### [Exercise aim]
Nothing but the exact text of the entries should appear in your answer; pictures stay out.

Stored records:

********************

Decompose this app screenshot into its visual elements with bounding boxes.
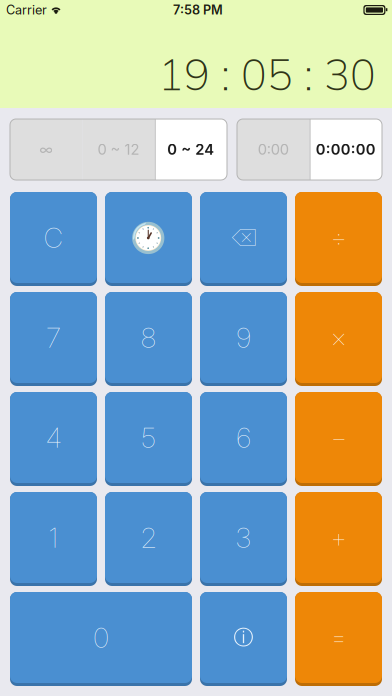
staticText: 0:00 [258,141,289,158]
button[interactable]: 2 [105,492,192,586]
staticText: − [330,421,346,454]
button[interactable]: 0 ~ 12 [82,119,155,180]
staticText: 7:58 PM [173,2,223,18]
button[interactable]: 6 [200,392,287,486]
button[interactable]: ∞ [10,119,82,180]
staticText: ⓘ [234,625,254,650]
staticText: 🕐 [130,220,167,255]
button[interactable]: ⌫ [200,192,287,286]
button[interactable]: 0:00 [237,119,310,180]
staticText: 3 [236,521,252,554]
staticText: × [330,321,346,354]
staticText: 2 [140,521,156,554]
button[interactable]: 8 [105,292,192,386]
staticText: Carrier [6,2,47,18]
staticText: 0 [93,621,109,654]
button[interactable]: 0:00:00 [310,119,382,180]
button[interactable]: ⓘ [200,592,287,686]
staticText: 1 [48,521,58,554]
button[interactable]: 1 [10,492,97,586]
button[interactable]: = [295,592,382,686]
staticText: 8 [140,321,156,354]
button[interactable]: + [295,492,382,586]
staticText: ∞ [39,141,53,158]
button[interactable]: 5 [105,392,192,486]
button[interactable]: 3 [200,492,287,586]
button[interactable]: 7 [10,292,97,386]
staticText: ÷ [330,221,346,254]
button[interactable]: × [295,292,382,386]
staticText: 0 ~ 12 [98,141,140,158]
staticText: C [44,221,64,254]
button[interactable]: 🕐 [105,192,192,286]
staticText: 7 [46,321,61,354]
staticText: + [330,521,346,554]
staticText: 4 [46,421,62,454]
staticText: 9 [236,321,251,354]
button[interactable]: − [295,392,382,486]
staticText: = [330,621,346,654]
button[interactable]: ÷ [295,192,382,286]
button[interactable]: 0 ~ 24 [155,119,227,180]
button[interactable]: 0 [10,592,192,686]
staticText: 0:00:00 [316,141,376,158]
staticText: ⌫ [230,224,257,251]
button[interactable]: 4 [10,392,97,486]
staticText: 6 [236,421,251,454]
staticText: 19 : 05 : 30 [158,48,376,101]
staticText: 5 [141,421,156,454]
button[interactable]: 9 [200,292,287,386]
button[interactable]: C [10,192,97,286]
staticText: 0 ~ 24 [167,141,214,158]
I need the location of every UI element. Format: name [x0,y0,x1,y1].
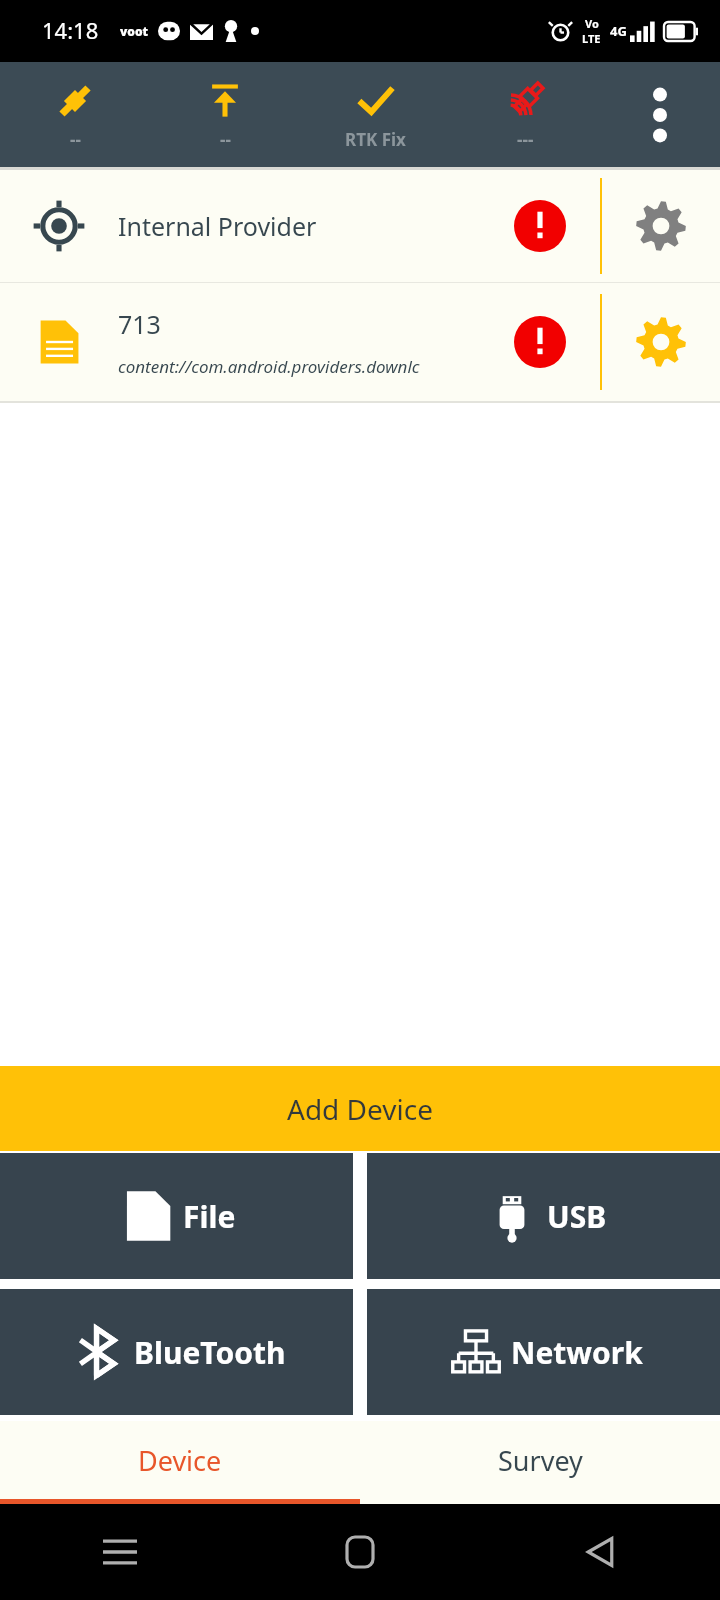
staticText: -- [220,128,231,151]
staticText: --- [517,128,534,151]
staticText: USB [547,1196,607,1237]
other: Correction signal [502,78,548,124]
button[interactable]: More options [600,62,720,167]
button[interactable]: Recent apps [0,1504,240,1600]
button[interactable]: BlueTooth [0,1289,353,1415]
other: Fix status [352,78,398,124]
staticText: -- [70,128,81,151]
staticText: content://com.android.providers.downlc [118,355,420,378]
other: Satellites [52,78,98,124]
staticText: Survey [498,1442,583,1479]
button[interactable]: Status error [480,283,600,401]
button[interactable]: Upload [150,62,300,167]
button[interactable]: Network [367,1289,720,1415]
button[interactable]: Settings [602,283,720,401]
staticText: File [183,1196,236,1237]
staticText: Internal Provider [118,209,317,243]
staticText: LTE [582,31,601,46]
button[interactable]: File [0,1153,353,1279]
button[interactable]: Device [0,1421,360,1499]
staticText: voot [120,23,149,39]
button[interactable]: Correction signal [450,62,600,167]
other: Upload [202,78,248,124]
staticText: Vo [585,16,599,31]
staticText: Network [511,1332,643,1373]
staticText: Add Device [287,1090,433,1128]
staticText: BlueTooth [134,1332,286,1373]
button[interactable]: Survey [360,1421,720,1499]
staticText: 713 [118,307,161,341]
button[interactable]: Satellites [0,62,150,167]
button[interactable]: Home [240,1504,480,1600]
button[interactable]: USB [367,1153,720,1279]
button[interactable]: Status error [480,170,600,282]
staticText: 4G [610,22,627,40]
button[interactable]: Internal Provider [0,170,720,282]
staticText: Device [138,1442,222,1479]
staticText: 14:18 [42,15,99,45]
button[interactable]: Fix status [300,62,450,167]
button[interactable]: Back [480,1504,720,1600]
staticText: RTK Fix [345,128,406,151]
button[interactable]: 713 [0,283,720,401]
button[interactable]: Add Device [0,1066,720,1151]
button[interactable]: Settings [602,170,720,282]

********************

### [Result]
Decompose this app screenshot into its visual elements with bounding boxes.
staticText: 0:00 [258,141,289,158]
button[interactable]: 2 [105,492,192,586]
staticText: − [330,421,346,454]
button[interactable]: 0 ~ 12 [82,119,155,180]
staticText: 7:58 PM [173,2,223,18]
button[interactable]: 6 [200,392,287,486]
button[interactable]: ∞ [10,119,82,180]
staticText: ⓘ [234,625,254,650]
staticText: 🕐 [130,220,167,255]
button[interactable]: ⌫ [200,192,287,286]
button[interactable]: 0:00 [237,119,310,180]
staticText: 3 [236,521,252,554]
staticText: × [330,321,346,354]
staticText: 2 [140,521,156,554]
button[interactable]: 8 [105,292,192,386]
staticText: Carrier [6,2,47,18]
staticText: 0 [93,621,109,654]
button[interactable]: 0:00:00 [310,119,382,180]
button[interactable]: ⓘ [200,592,287,686]
staticText: 1 [48,521,58,554]
button[interactable]: 1 [10,492,97,586]
button[interactable]: = [295,592,382,686]
staticText: 8 [140,321,156,354]
button[interactable]: + [295,492,382,586]
staticText: ∞ [39,141,53,158]
button[interactable]: 5 [105,392,192,486]
button[interactable]: 3 [200,492,287,586]
button[interactable]: 7 [10,292,97,386]
staticText: ÷ [330,221,346,254]
button[interactable]: × [295,292,382,386]
staticText: 0 ~ 12 [98,141,140,158]
staticText: C [44,221,64,254]
button[interactable]: 🕐 [105,192,192,286]
staticText: 7 [46,321,61,354]
staticText: + [330,521,346,554]
staticText: 4 [46,421,62,454]
staticText: 9 [236,321,251,354]
button[interactable]: − [295,392,382,486]
staticText: = [330,621,346,654]
button[interactable]: ÷ [295,192,382,286]
button[interactable]: 0 ~ 24 [155,119,227,180]
button[interactable]: 0 [10,592,192,686]
staticText: 0:00:00 [316,141,376,158]
staticText: ⌫ [230,224,257,251]
button[interactable]: 4 [10,392,97,486]
staticText: 6 [236,421,251,454]
staticText: 19 : 05 : 30 [158,48,376,101]
staticText: 5 [141,421,156,454]
button[interactable]: 9 [200,292,287,386]
button[interactable]: C [10,192,97,286]
staticText: 0 ~ 24 [167,141,214,158]
I need the location of every UI element. Format: name [x0,y0,x1,y1].
staticText: -- [220,128,231,151]
staticText: --- [517,128,534,151]
staticText: USB [547,1196,607,1237]
other: Correction signal [502,78,548,124]
button[interactable]: More options [600,62,720,167]
button[interactable]: Recent apps [0,1504,240,1600]
button[interactable]: BlueTooth [0,1289,353,1415]
other: Fix status [352,78,398,124]
staticText: -- [70,128,81,151]
staticText: content://com.android.providers.downlc [118,355,420,378]
other: Satellites [52,78,98,124]
staticText: Survey [498,1442,583,1479]
button[interactable]: Status error [480,283,600,401]
button[interactable]: Upload [150,62,300,167]
button[interactable]: Network [367,1289,720,1415]
button[interactable]: Settings [602,283,720,401]
staticText: File [183,1196,236,1237]
staticText: Internal Provider [118,209,317,243]
staticText: LTE [582,31,601,46]
button[interactable]: File [0,1153,353,1279]
button[interactable]: Device [0,1421,360,1499]
staticText: voot [120,23,149,39]
button[interactable]: Correction signal [450,62,600,167]
other: Upload [202,78,248,124]
staticText: Vo [585,16,599,31]
staticText: Network [511,1332,643,1373]
staticText: Add Device [287,1090,433,1128]
staticText: BlueTooth [134,1332,286,1373]
button[interactable]: Survey [360,1421,720,1499]
staticText: 713 [118,307,161,341]
button[interactable]: Satellites [0,62,150,167]
button[interactable]: Home [240,1504,480,1600]
button[interactable]: USB [367,1153,720,1279]
button[interactable]: Status error [480,170,600,282]
staticText: 4G [610,22,627,40]
button[interactable]: Internal Provider [0,170,720,282]
staticText: Device [138,1442,222,1479]
staticText: 14:18 [42,15,99,45]
button[interactable]: Fix status [300,62,450,167]
button[interactable]: Back [480,1504,720,1600]
staticText: RTK Fix [345,128,406,151]
button[interactable]: 713 [0,283,720,401]
button[interactable]: Add Device [0,1066,720,1151]
button[interactable]: Settings [602,170,720,282]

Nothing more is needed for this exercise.